§ **TASK GOAL**
The data below should be retyped exactly, with the pictures left out.

*** Opening of DATA TO PROCESS ***

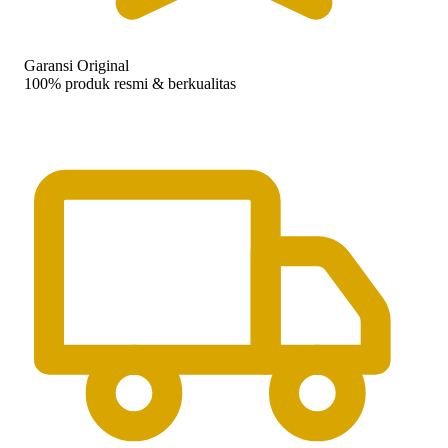
Garansi Original
100% produk resmi & berkualitas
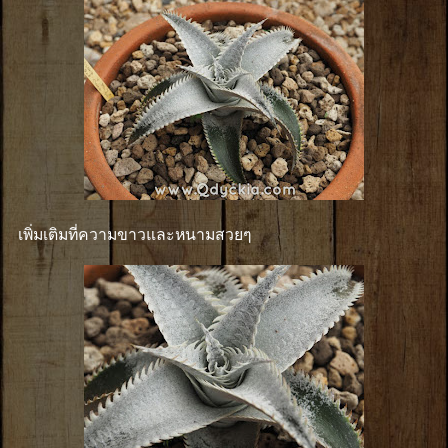
เพิ่มเติมที่ความขาวและหนามสวยๆ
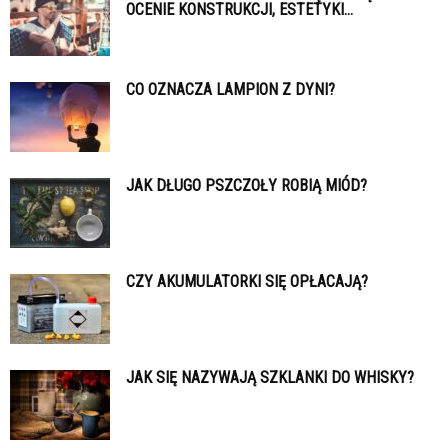
OCENIE KONSTRUKCJI, ESTETYKI...
CO OZNACZA LAMPION Z DYNI?
JAK DŁUGO PSZCZOŁY ROBIĄ MIÓD?
CZY AKUMULATORKI SIĘ OPŁACAJĄ?
JAK SIĘ NAZYWAJĄ SZKLANKI DO WHISKY?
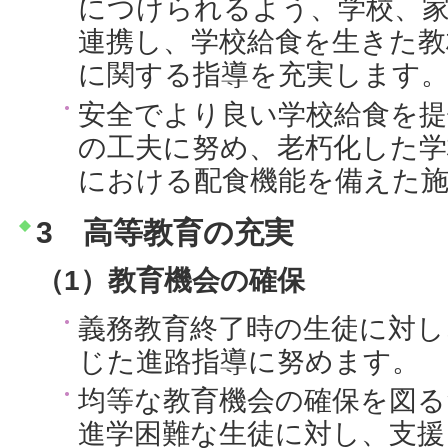
につけられるよう、学校、
連携し、学校給食を生きた教
に関する指導を充実します
安全でより良い学校給食を提
の工夫に努め、老朽化した学
における配食機能を備えた
3 高等教育の充実
（1）教育機会の確保
義務教育終了時の生徒に対し
じた進路指導に努めます。
均等な教育機会の確保を図る
進学困難な生徒に対し、支援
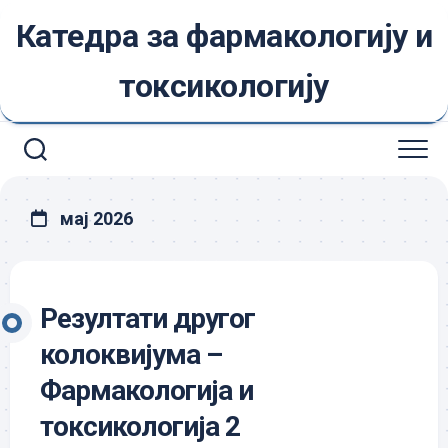
Skip
Катедра за фармакологију и
to
content
токсикологију
мај 2026
Резултати другог
колоквијума –
Фармакологија и
токсикологија 2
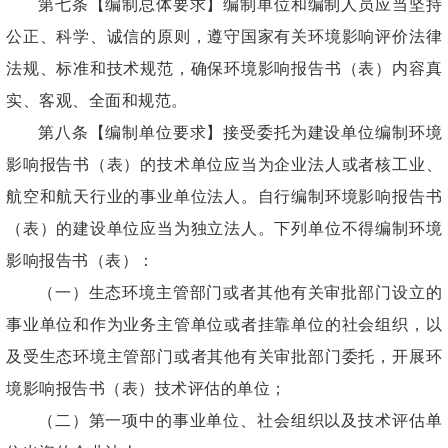
第七条【编制总体要求】编制单位和编制人员应当坚持
公正、科学、诚信的原则，遵守国家有关环境影响评价法律
法规、标准和技术规范，确保环境影响报告书（表）内容真
实、客观、全面和规范。
第八条【编制单位要求】接受委托为建设单位编制环境
影响报告书（表）的技术单位应当为企业法人或者核工业、
航空和航天行业的事业单位法人。自行编制环境影响报告书
（表）的建设单位应当为独立法人。下列单位不得编制环境
影响报告书（表）：
（一）生态环境主管部门或者其他有关审批部门设立的
事业单位和作为业务主管单位或者挂靠单位的社会组织，以
及受生态环境主管部门或者其他有关审批部门委托，开展环
境影响报告书（表）技术评估的单位；
（二）第一项中的事业单位、社会组织以及技术评估单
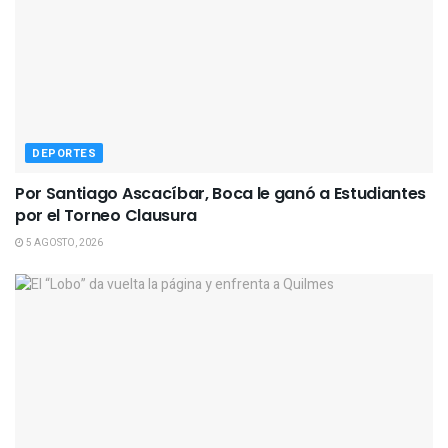
DEPORTES
Por Santiago Ascacíbar, Boca le ganó a Estudiantes
por el Torneo Clausura
5 AGOSTO, 2026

*** Close of DATA TO PROCESS ***

§ **SOLUTION TO THIS TASK**
Garansi Original
100% produk resmi & berkualitas
เพิ่มเติมที่ความขาวและหนามสวยๆ
OCENIE KONSTRUKCJI, ESTETYKI...
CO OZNACZA LAMPION Z DYNI?
JAK DŁUGO PSZCZOŁY ROBIĄ MIÓD?
CZY AKUMULATORKI SIĘ OPŁACAJĄ?
JAK SIĘ NAZYWAJĄ SZKLANKI DO WHISKY?
につけられるよう、学校、
連携し、学校給食を生きた教
に関する指導を充実します
安全でより良い学校給食を提
の工夫に努め、老朽化した学
における配食機能を備えた
3 高等教育の充実
（1）教育機会の確保
義務教育終了時の生徒に対し
じた進路指導に努めます。
均等な教育機会の確保を図る
進学困難な生徒に対し、支援
Skip
Катедра за фармакологију и
to
content
токсикологију
мај 2026
Резултати другог
колоквијума –
Фармакологија и
токсикологија 2
第七条【编制总体要求】编制单位和编制人员应当坚持
公正、科学、诚信的原则，遵守国家有关环境影响评价法律
法规、标准和技术规范，确保环境影响报告书（表）内容真
实、客观、全面和规范。
第八条【编制单位要求】接受委托为建设单位编制环境
影响报告书（表）的技术单位应当为企业法人或者核工业、
航空和航天行业的事业单位法人。自行编制环境影响报告书
（表）的建设单位应当为独立法人。下列单位不得编制环境
影响报告书（表）：
（一）生态环境主管部门或者其他有关审批部门设立的
事业单位和作为业务主管单位或者挂靠单位的社会组织，以
及受生态环境主管部门或者其他有关审批部门委托，开展环
境影响报告书（表）技术评估的单位；
（二）第一项中的事业单位、社会组织以及技术评估单
DEPORTES
Por Santiago Ascacíbar, Boca le ganó a Estudiantes
por el Torneo Clausura
5 AGOSTO, 2026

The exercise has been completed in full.